• Saved data entries:
--- --- ---

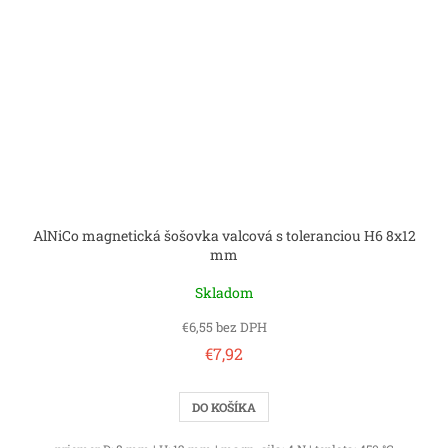
AlNiCo magnetická šošovka valcová s toleranciou H6 8x12
mm
Skladom
€6,55 bez DPH
€7,92
DO KOŠÍKA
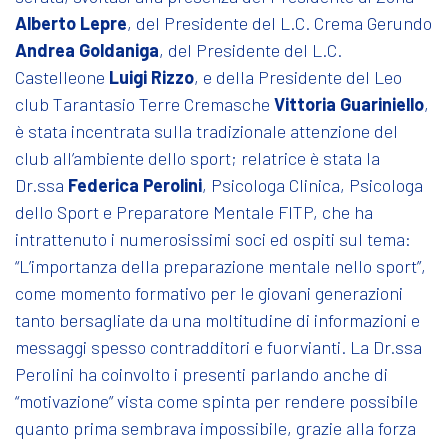
Alberto Lepre
, del Presidente del L.C. Crema Gerundo
Andrea Goldaniga
, del Presidente del L.C.
Castelleone
Luigi Rizzo
, e della Presidente del Leo
club Tarantasio Terre Cremasche
Vittoria Guariniello
,
è stata incentrata sulla tradizionale attenzione del
club all’ambiente dello sport; relatrice è stata la
Dr.ssa
Federica Perolini
, Psicologa Clinica, Psicologa
dello Sport e Preparatore Mentale FITP, che ha
intrattenuto i numerosissimi soci ed ospiti sul tema:
“L’importanza della preparazione mentale nello sport”,
come momento formativo per le giovani generazioni
tanto bersagliate da una moltitudine di informazioni e
messaggi spesso contradditori e fuorvianti. La Dr.ssa
Perolini ha coinvolto i presenti parlando anche di
“motivazione” vista come spinta per rendere possibile
quanto prima sembrava impossibile, grazie alla forza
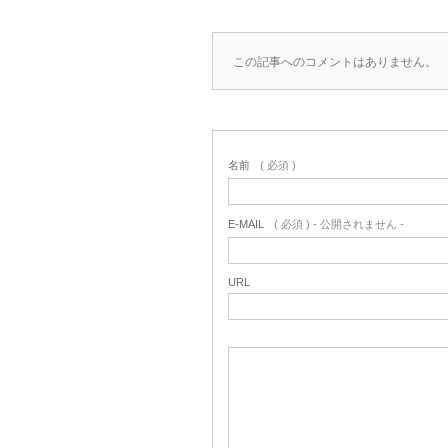
この記事へのコメントはありません。
名前
( 必須 )
E-MAIL
( 必須 ) - 公開されません -
URL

--- --- ---

• Exercise aim:
Every record above must reappear exactly in the answer, minus its pictures.

• Written response:
AlNiCo magnetická šošovka valcová s toleranciou H6 8x12
mm
Skladom
€6,55 bez DPH
€7,92
DO KOŠÍKA
Alberto Lepre
, del Presidente del L.C. Crema Gerundo
Andrea Goldaniga
, del Presidente del L.C.
Castelleone
Luigi Rizzo
, e della Presidente del Leo
club Tarantasio Terre Cremasche
Vittoria Guariniello
,
è stata incentrata sulla tradizionale attenzione del
club all’ambiente dello sport; relatrice è stata la
Dr.ssa
Federica Perolini
, Psicologa Clinica, Psicologa
dello Sport e Preparatore Mentale FITP, che ha
intrattenuto i numerosissimi soci ed ospiti sul tema:
“L’importanza della preparazione mentale nello sport”,
come momento formativo per le giovani generazioni
tanto bersagliate da una moltitudine di informazioni e
messaggi spesso contradditori e fuorvianti. La Dr.ssa
Perolini ha coinvolto i presenti parlando anche di
“motivazione” vista come spinta per rendere possibile
quanto prima sembrava impossibile, grazie alla forza
この記事へのコメントはありません。
名前
( 必須 )
E-MAIL
( 必須 ) - 公開されません -
URL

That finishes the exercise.